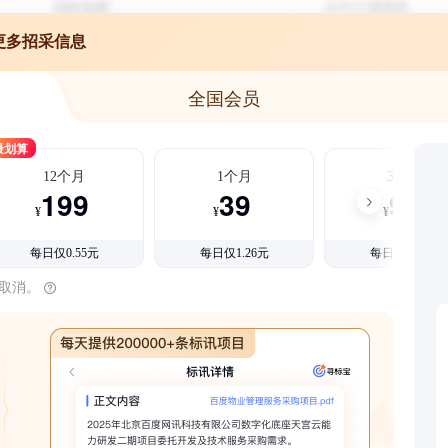
更多招采信息
全国会员
最划算
12个月
1个月
3个月
199
39
99
¥
¥
¥
每日仅0.55元
每日仅1.26元
每日仅1.08元
时取消。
━━━
(TASK DETAILS) Word for word, restate the records above and drop the pictures.

(TASK RESULT)
更多招采信息
全国会员
最划算
12个月
1个月
3个月
199
39
99
¥
¥
¥
每日仅0.55元
每日仅1.26元
每日仅1.08元
时取消。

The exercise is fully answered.